I smile, but it’s not what I meant. I wave my hands around, and my chef’s hat slides to the left, but Bohdan reaches out to straighten it. He tucks errant hair behind my ear, his eyes stay on me a bit too long, and I forget to breathe.
Swallowing, I gesture vaguely again. “No ... here. Wearing chef hats made for children and catching up over hibachi like we’re ... strangers. Asking questions once upon a time we’d have been able to answer for the other.”
“Only one of us is wearing the hat, Sloan,” he deflects.
I glance at his hair, almost amber from the sun, messy from all the times he’s run his hands through it and the too-high heat of the grill. I lean forward, and maybe I’ve had a bit too much wine like Jay, but I tug on the end of a wave curling over Bohdan’s ear and whisper, “Do you want to pretend we’re on the Titanic?”
“Not really.” He gives me a flat look, but I think there’s laughter hiding somewhere around the corner in his eyes.
“But ... aren’t we?” I ask softly. “Doomed to not make it to shore?”
He grips his jaw with one hand, and the other splays against my leg. I think his fingers might start tapping out counts of three against my skin, in time with each of his next words. “Two more days.”
“Two more days,” I repeat, tipping my chin up to brush my mouth against his.
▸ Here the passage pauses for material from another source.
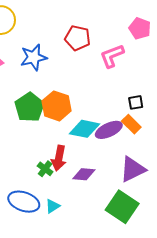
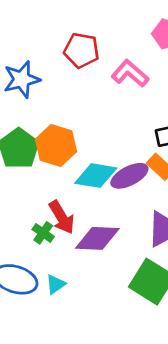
pink L-shape: (112, 56) -> (130, 73), turned 64
red arrow: (59, 158) -> (62, 217), turned -40
purple diamond: (84, 174) -> (97, 238), size x1.4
My fingers brush along his jawline, over the sharp planes of his cheeks, and tentatively, I reach up to touch the precipice of the scar hidden along his temple.
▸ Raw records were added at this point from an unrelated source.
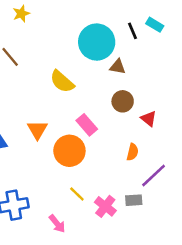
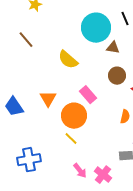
yellow line: (77, 194) -> (71, 139), moved
pink cross: (105, 206) -> (103, 175), moved
pink arrow: (57, 224) -> (80, 171), moved

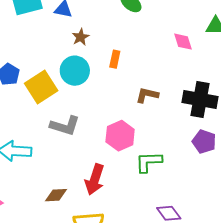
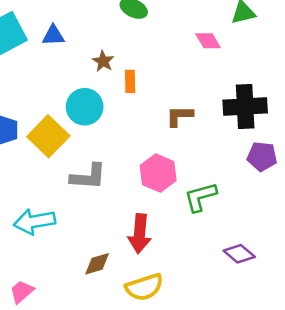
brown star: (81, 37) -> (103, 61), moved

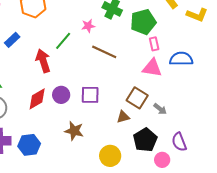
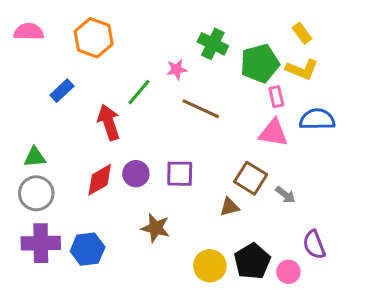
yellow L-shape: (197, 15) -> (302, 69), moved
black pentagon: (145, 140) -> (252, 261), moved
He tenses, but then his lips move against mine more urgently, and I forget it’s April 12, 1912, and soon we’re going to sink.
Sloan
Then - Seattle
It’s a beautiful day—not a single cloud. A bright, vibrant sun.
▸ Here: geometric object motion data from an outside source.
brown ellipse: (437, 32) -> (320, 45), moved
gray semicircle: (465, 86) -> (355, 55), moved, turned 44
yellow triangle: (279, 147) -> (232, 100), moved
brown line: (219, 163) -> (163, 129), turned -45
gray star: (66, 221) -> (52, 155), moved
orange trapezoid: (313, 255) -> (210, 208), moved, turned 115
The kind of day people would run outside for, lift their chin skywards, strip down to tank tops and shorts, and stretch their limbs out on blankets nestled in grass, sitting beside their best friends and people they love.
Unless you’re me, and you lay there as the colours changed in the sky and became brighter and brighter but nothing in your world did, while you listened to the love of your life breathe in and out mechanically all night because he fell asleep when you were trying to talk to him.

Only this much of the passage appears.